I decided to branch out and try something completely new this time, but sadly, it didn’t quite pan out. This cocktail, via Kindred Cocktails, is just too bitter for my taste, even after adding a bit of maple syrup for some extra sweetness. That being said, the lemon really is a lovely touch that tries to balance the intense autumn flavors. 

Aaron A. Aaronson, Jason Westplate, Kindred Cocktails

Getting the business

Early on in my cocktail adventure I drank a lot of gin. I mean, A LOT. Over the last year, however, I’ve neglected it in favor of whiskey. For some reason today, with the first frost in the air, I’m feeling the urge to revisit my old friend. I pulled this easy drink from my favorite cocktail app, Bartender’s Choice.  It’s a lovely drink, sort of a floral daiquiri. I may have to add this into my rotation, both for summer and days when I want to remember summer.

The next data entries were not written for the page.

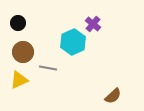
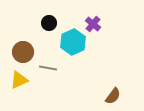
black circle: moved 31 px right
brown semicircle: rotated 12 degrees counterclockwise
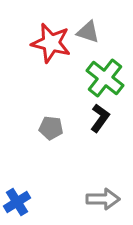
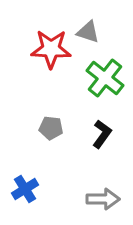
red star: moved 6 px down; rotated 12 degrees counterclockwise
black L-shape: moved 2 px right, 16 px down
blue cross: moved 8 px right, 13 px up
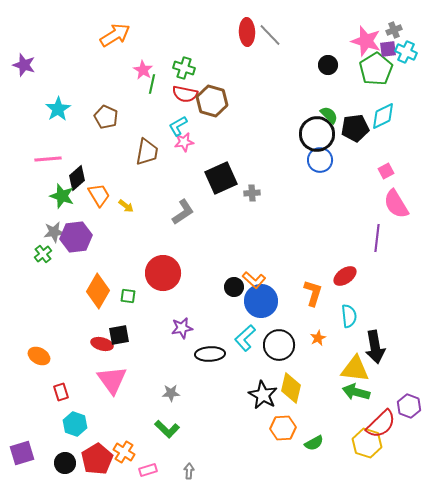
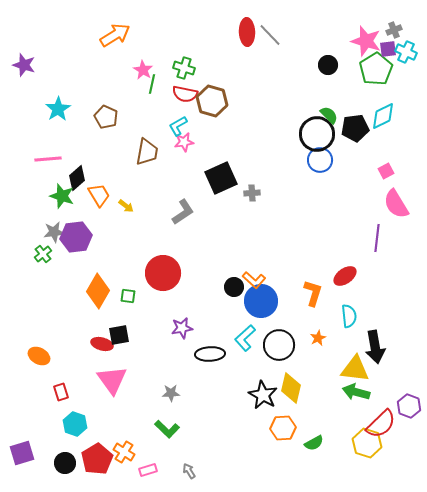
gray arrow at (189, 471): rotated 35 degrees counterclockwise
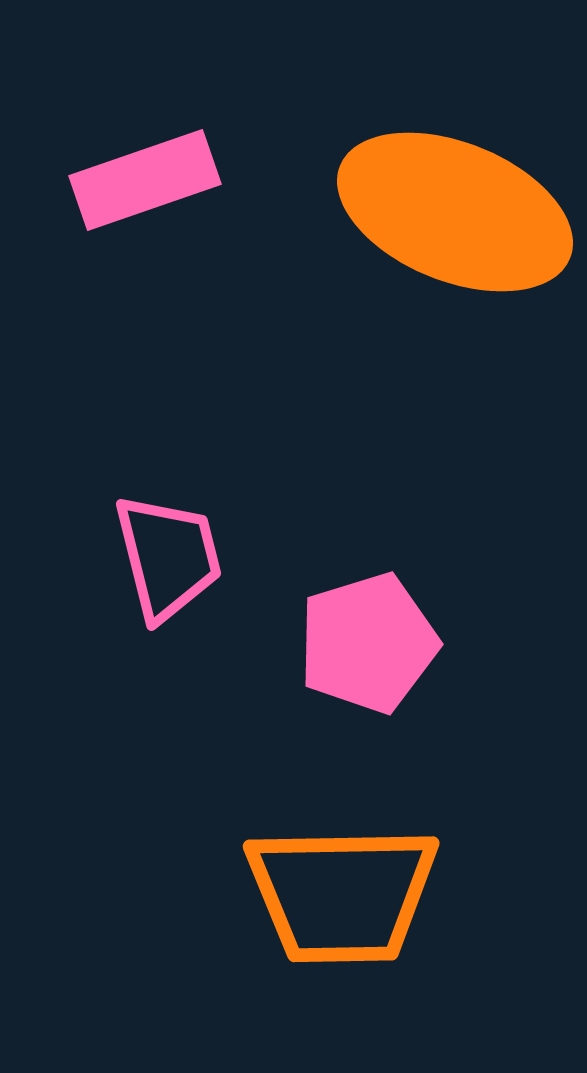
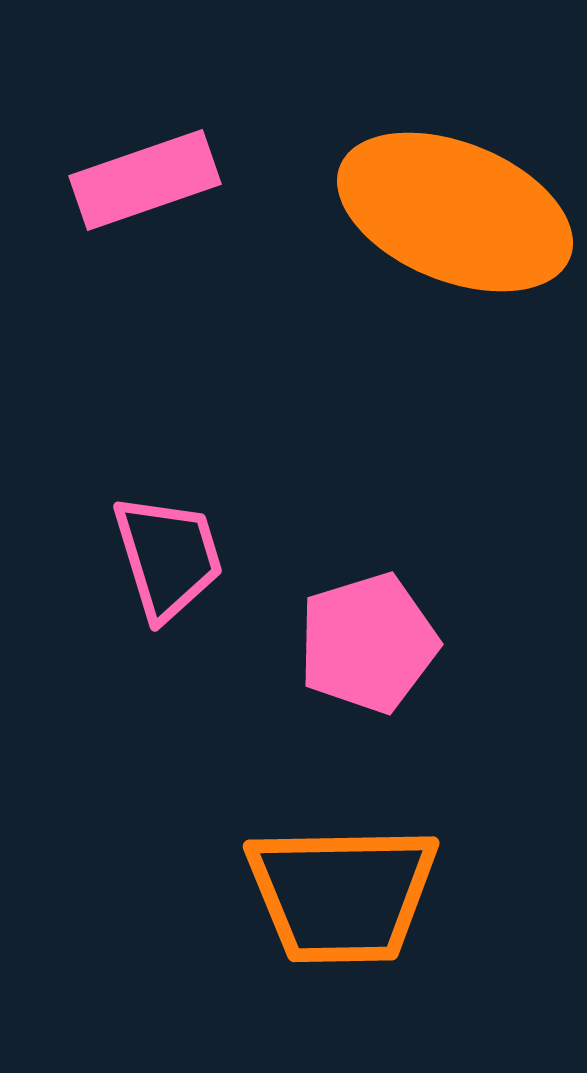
pink trapezoid: rotated 3 degrees counterclockwise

The Business, Sasha Petraske, Milk & Honey

Kicking and screaming

Many thanks to my Seattle drinking friend for today’s cocktail.  After all the hullabaloo with debates and elections, it seemed appropriate for something appropriately American.  The A.V. Club says this drink was developed by Laura Kelton of Sportsman’s Club in Chicago, and I give her a solid tip of he hat.  Although my husband and I disagreed about whether this was a summer drink (lime) or a fall drink (apple and ginger), we both agreed it’s tasty.  I can easily imagine sipping this next to a fall bonfire or on the beach during a sunset.  Considering that our Northwest summer lasts well into October, this may well be the perfect Portland drink.